[Data excerpts]
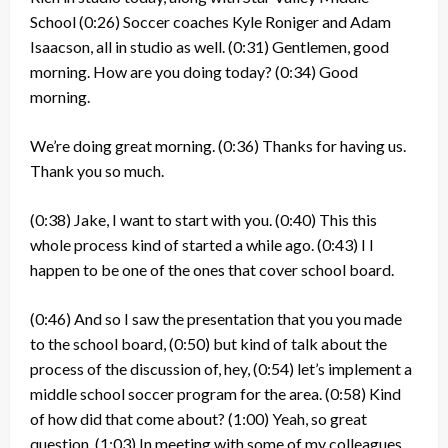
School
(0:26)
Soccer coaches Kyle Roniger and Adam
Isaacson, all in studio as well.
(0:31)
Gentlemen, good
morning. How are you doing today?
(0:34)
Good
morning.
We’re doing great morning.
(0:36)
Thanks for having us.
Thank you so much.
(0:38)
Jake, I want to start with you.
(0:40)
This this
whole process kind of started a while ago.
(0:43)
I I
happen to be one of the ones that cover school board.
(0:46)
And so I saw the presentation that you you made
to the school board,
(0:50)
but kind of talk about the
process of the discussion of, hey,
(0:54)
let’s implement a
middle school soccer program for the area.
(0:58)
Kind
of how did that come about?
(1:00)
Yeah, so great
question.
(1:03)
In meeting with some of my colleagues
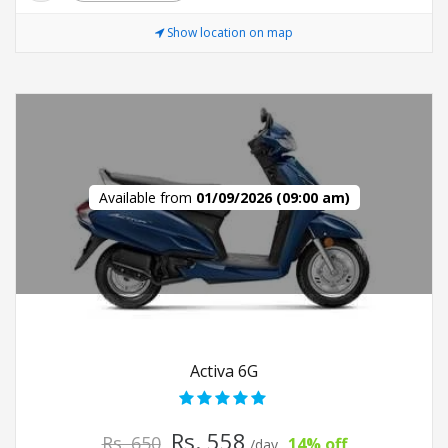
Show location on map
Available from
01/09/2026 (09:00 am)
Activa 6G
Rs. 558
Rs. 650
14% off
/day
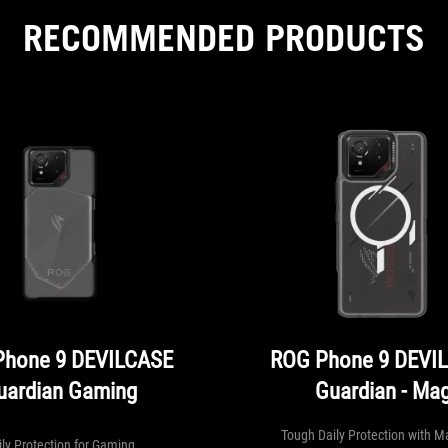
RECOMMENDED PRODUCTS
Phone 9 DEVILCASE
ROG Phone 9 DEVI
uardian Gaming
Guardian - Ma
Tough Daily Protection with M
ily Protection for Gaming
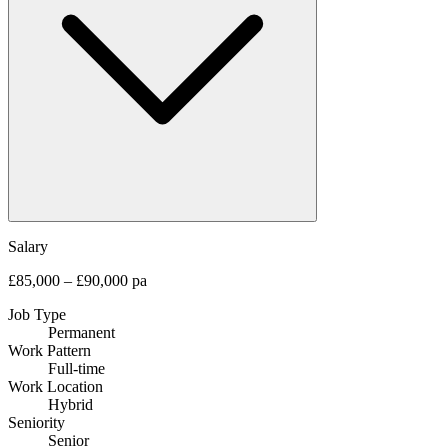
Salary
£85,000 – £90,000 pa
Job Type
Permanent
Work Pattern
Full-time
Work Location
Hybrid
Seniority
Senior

[What this task involves] Restate, exactly as they appear, the line with "In meeting with some of my colleagues" and all the lines after it up to the end of the data above; images do not belong in the copy.

[Answer]
In meeting with some of my colleagues
Show location on map
Available from
01/09/2026 (09:00 am)
Activa 6G
Rs. 558
Rs. 650
14% off
/day
RECOMMENDED PRODUCTS
Phone 9 DEVILCASE
ROG Phone 9 DEVI
uardian Gaming
Guardian - Ma
Tough Daily Protection with M
ily Protection for Gaming
Salary
£85,000 – £90,000 pa
Job Type
Permanent
Work Pattern
Full-time
Work Location
Hybrid
Seniority
Senior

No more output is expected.